Albert located his future muscle car in Lylidale where it had been stripped down in preparation for a rebuild but this was never going to eventuate after sitting around in this guise for ten years. Once all the parts and panels were dragged back to his garage, Albert set about building his ride to his style. First on the list was to up the power plant and a 351 Cleveland was the choice of motor. Good friend Eddie Farrugia from Motorpro did the spanner work on it adding a 600+ solid lift Crane cam along with suitable headwork to the 2V heads and component strengthening. TRW pistons do the pounding helped out by 4ma rods and factory crank. Atop the Performer manifold sits a 750 double pumper Holly while spark comes courtesy of an Ice ignition system. Albert estimates the output to be in the vicinity of 380 to 400 hp and is yet to test it on the strip. For Albert, he’s happy with this setup stating “It’s always had the good rev range. It’s plenty. Most car shows these days are that packed you really don’t want it any hotter”. Fitting the 351 into the midsized engine bay wasn’t a straight forward job and required the shocker towers to be trimmed down in order to fit the extractors. From this point on, the spent gasses exit out back via a two and a quarter inch twin system. The transmission tunnel also had to be modified for the four speed Top Loader and Hurst shifter as most of these early Fairlanes came out 3 speed boxes in them.
Down back is a shortened nine inch running streetable 3.7:1 gears while 10X15 Weld rims shod with 265 wide Hancook rubber neatly fit under the mini tubbed guards ensuring all that horsepower hits the tar without major breakout. Up front are 15X5 Welds with 165 wide ‘Cooks attached covering the XR Falcon brakes.
Next came the body prep with the only modification being the addition of a genuine Thunderbolt fiberglass bonnet located in Queensland, adding an imposing look to the 63 classic with that raised teardrop ram air scoop letting you know she’s no sleeper. Lock pins hold it in place for looks as well as ease of fitment. “You can lock it down but it was just too much mucking around to make it work” says Albert. Time to apply the paint and a good tough muscle car colour of purple was applied to the straightened panels by another good friend of Albert’s, Peter Robinson from Profinish Car Repairs. With fresh chrome and stainless trim bolted on, this tribute car was really taking shape. A pair of XY GT mirrors and he was done.
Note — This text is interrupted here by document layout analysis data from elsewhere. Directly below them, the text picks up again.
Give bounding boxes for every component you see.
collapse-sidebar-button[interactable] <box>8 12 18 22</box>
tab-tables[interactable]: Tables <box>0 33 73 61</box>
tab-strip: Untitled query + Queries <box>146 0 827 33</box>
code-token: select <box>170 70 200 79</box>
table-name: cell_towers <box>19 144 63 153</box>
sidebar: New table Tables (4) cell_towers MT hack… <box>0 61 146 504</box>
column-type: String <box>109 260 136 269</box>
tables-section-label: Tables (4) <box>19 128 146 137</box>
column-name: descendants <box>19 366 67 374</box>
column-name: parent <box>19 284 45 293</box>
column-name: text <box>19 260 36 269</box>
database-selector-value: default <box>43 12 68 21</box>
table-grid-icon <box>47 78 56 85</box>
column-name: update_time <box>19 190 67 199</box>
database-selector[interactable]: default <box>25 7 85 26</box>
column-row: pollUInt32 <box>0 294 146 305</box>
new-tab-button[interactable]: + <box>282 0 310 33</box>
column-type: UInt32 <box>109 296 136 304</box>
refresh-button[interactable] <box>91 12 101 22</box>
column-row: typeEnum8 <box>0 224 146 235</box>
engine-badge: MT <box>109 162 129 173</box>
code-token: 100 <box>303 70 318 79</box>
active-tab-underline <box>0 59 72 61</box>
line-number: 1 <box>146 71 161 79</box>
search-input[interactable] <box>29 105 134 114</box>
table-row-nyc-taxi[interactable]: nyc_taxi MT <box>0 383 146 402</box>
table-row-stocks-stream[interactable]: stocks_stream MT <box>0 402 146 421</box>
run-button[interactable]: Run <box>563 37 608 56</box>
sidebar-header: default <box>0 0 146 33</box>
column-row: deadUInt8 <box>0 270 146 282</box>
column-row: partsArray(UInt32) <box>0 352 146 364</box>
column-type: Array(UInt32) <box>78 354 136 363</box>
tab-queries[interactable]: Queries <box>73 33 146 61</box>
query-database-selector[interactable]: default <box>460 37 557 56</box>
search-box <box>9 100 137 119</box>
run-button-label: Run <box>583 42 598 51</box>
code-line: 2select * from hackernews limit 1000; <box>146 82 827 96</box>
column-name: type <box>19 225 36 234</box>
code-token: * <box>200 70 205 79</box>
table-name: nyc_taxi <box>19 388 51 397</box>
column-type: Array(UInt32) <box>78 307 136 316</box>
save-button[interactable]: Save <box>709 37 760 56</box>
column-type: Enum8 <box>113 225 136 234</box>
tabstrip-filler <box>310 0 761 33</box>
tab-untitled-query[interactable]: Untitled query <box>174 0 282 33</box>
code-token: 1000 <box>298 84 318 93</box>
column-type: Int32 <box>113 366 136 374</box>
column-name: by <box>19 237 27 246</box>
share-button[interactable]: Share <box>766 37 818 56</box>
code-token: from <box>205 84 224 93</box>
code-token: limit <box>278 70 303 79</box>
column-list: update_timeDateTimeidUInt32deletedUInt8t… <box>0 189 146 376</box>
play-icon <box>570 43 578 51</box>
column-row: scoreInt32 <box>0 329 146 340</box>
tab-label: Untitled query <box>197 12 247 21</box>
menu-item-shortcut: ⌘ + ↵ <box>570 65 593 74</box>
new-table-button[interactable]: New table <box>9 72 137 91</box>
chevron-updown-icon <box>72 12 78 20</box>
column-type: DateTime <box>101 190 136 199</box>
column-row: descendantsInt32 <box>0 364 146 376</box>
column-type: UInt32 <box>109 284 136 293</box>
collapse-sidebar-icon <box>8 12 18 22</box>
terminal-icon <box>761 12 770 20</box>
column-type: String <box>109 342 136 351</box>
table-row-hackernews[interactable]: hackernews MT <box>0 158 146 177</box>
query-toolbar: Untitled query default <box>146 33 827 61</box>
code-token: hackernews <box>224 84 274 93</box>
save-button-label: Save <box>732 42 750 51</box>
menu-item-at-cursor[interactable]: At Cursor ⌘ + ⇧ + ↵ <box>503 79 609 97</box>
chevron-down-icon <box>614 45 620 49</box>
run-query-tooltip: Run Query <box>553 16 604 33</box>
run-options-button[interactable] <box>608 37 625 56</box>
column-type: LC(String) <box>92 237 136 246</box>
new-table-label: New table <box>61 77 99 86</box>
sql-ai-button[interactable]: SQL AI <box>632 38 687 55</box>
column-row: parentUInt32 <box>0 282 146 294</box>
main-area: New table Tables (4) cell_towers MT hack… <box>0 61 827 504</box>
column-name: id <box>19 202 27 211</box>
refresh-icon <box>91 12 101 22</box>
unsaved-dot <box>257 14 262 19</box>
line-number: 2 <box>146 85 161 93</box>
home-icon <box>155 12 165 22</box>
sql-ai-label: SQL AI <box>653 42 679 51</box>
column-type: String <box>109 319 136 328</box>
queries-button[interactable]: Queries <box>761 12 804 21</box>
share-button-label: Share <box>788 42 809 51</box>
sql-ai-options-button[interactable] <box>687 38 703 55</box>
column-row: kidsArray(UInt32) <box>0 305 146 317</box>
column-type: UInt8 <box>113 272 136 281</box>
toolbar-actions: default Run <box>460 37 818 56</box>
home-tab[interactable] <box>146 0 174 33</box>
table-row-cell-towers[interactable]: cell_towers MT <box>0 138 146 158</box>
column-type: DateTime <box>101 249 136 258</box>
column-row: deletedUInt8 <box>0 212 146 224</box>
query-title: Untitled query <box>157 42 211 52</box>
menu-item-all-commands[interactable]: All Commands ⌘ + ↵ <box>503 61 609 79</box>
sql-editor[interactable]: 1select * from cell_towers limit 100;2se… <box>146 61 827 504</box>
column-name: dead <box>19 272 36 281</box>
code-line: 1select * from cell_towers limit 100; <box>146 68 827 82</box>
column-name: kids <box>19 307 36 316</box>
Finally came the interior and, as this was to be a family car, Albert deviated away from following the interiors of the real Thunderbolts as they were sparse to say the least in the pursuit of low tare weight. He went one step better than the original Fairlane furniture by installing an interior from a 1970s ZD Fairlane and had the whole lot covered in white vinyl by CNZ Upholstery. Black carpet and painted steel contrast the white nicely breaking up the colours. The steering wheel got the custom touch as well with thanks to Pearlcraft and Albert’s own addition of extra gauges to keep an eye on the vital engine stats while cruising tunes emanate from a ? stereo system.
The build took 18 months with most of the work done in-house and, for a budget cost of $14,000! It’s hard to believe you can build a muscle car clone for this price in this era but even harder to believe that this car was built 18 years ago! Maybe it’s been kept in cotton wool for all those years? No way, this 1963 four door has over 12,000 miles under its belt since this build not to mention a family growing up in it! “The family’s been in it since day one” says Albert “I’ve still got the baby bolts in it. Nick (Albert’s son) went in it basically from day one”. To look over the car as I’ve done, it has minimal wear signs on it, a true testimony to the original craftsmanship and to the meticulous maintenance and upkeep Albert has done.
The future for this well-kept ride? “We never thought of selling it” and when asked if Nick will inherit it, “it’s a bit hard because we’ve got two boys so they’ll both fight for it. When they’re older, they can both share it”. But as Nick’s still on his P plates, Albert can be safe knowing he’s got it for a little while yet. The family that plays together, stays together.